Reducing Postoperative CT Imaging for Children With Complicated Appendicitis: A Pediatric Surgical Quality Collaborative Quality Improvement Project

J Pediatr Surg. 2024 Mar 20:S0022-3468(24)00194-5. doi: 10.1016/j.jpedsurg.2024.03.040. Online ahead of print.

Abstract

Background: Despite widespread initiatives to reduce ionizing radiation for appendicitis diagnosis, computed tomography (CT) scanning postoperatively remains common. The Pediatric Surgery Quality Collaborative (PSQC) aimed to identify differences between children's hospitals with high and low postoperative CT usage for complicated appendicitis.

Methods: Using National Surgery Quality Improvement Program Pediatric data from PSQC children's hospitals, we compared postoperative CT imaging for complicated appendicitis (April 2020-March 2021). Key stakeholders from 11 hospitals (5 low CT utilization, 6 high CT utilization) participated in semi-structured interviews regarding postoperative imaging. Qualitative analysis of transcripts was performed deductively and inductively based on the Theoretical Domains Framework (TDF).

Results: Five of twelve TDF domains were most prominent in influencing CT use: skills, beliefs about capabilities, intentions/goals, memory and decision processes, and environment. Children's hospitals with lower rates of postoperative CT use tended to: trust and educate the ultrasound technicians; believe US strengths outweigh weaknesses; image no sooner than 7 days postoperatively; have access to sufficient quality improvement resources; maintain trusting relationships between specialties; and prioritize radiation stewardship.

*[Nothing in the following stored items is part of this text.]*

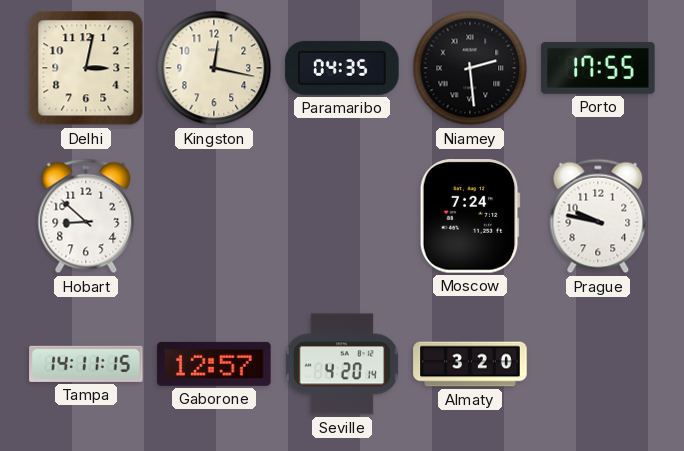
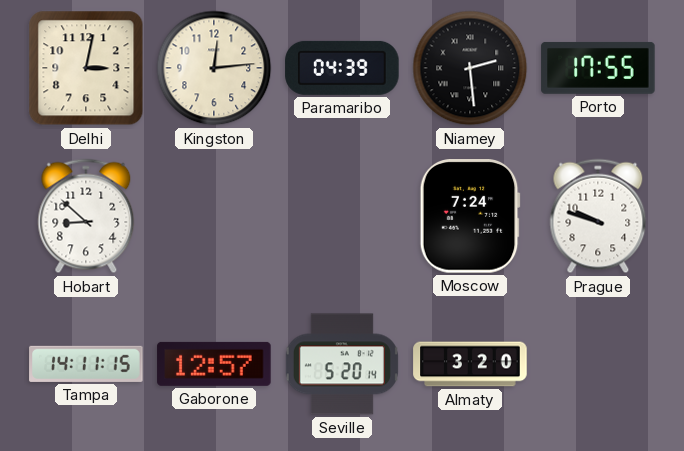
Kingston: 12:17 -> 12:14
Paramaribo: 04:35 -> 04:39
Prague: 9:47 -> 9:48
Seville: 4:20 -> 5:20
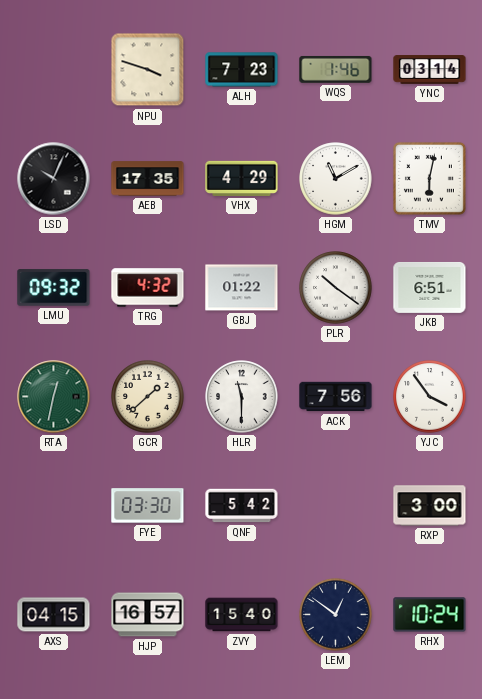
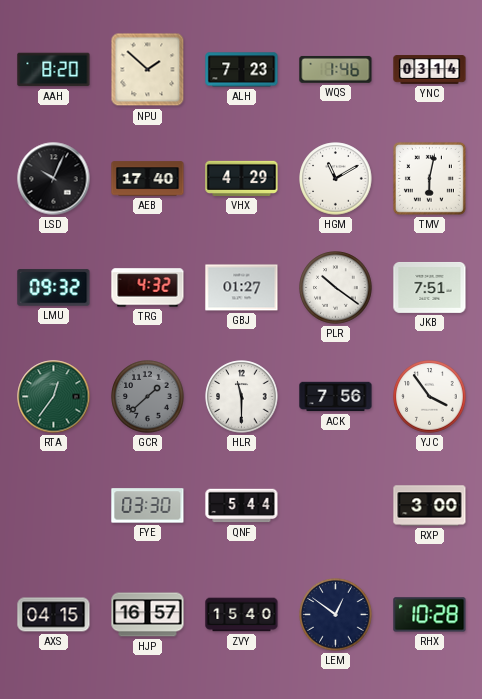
AAH: none -> 8:20
NPU: 3:48 -> 1:52
AEB: 17:35 -> 17:40
GBJ: 01:22 -> 01:27
JKB: 6:51 -> 7:51
RTA: 12:32 -> 12:36
GCR dial: cream -> grey
QNF: 5:42 -> 5:44
RHX: 10:24 -> 10:28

Conclusion: Hospitals at extremes of postoperative CT use for complicated appendicitis reveal strategies for improvement, which include imaging protocol development and adherence, quality improvement resource availability, interdisciplinary collaboration, and promoting radiation stewardship.

Level of evidence: Level V.

Keywords: Complicated appendicitis; Computed tomography (CT); National Surgery Quality Improvement Program (NSQIP); Pediatric surgery; Quality improvement; Radiation stewardship.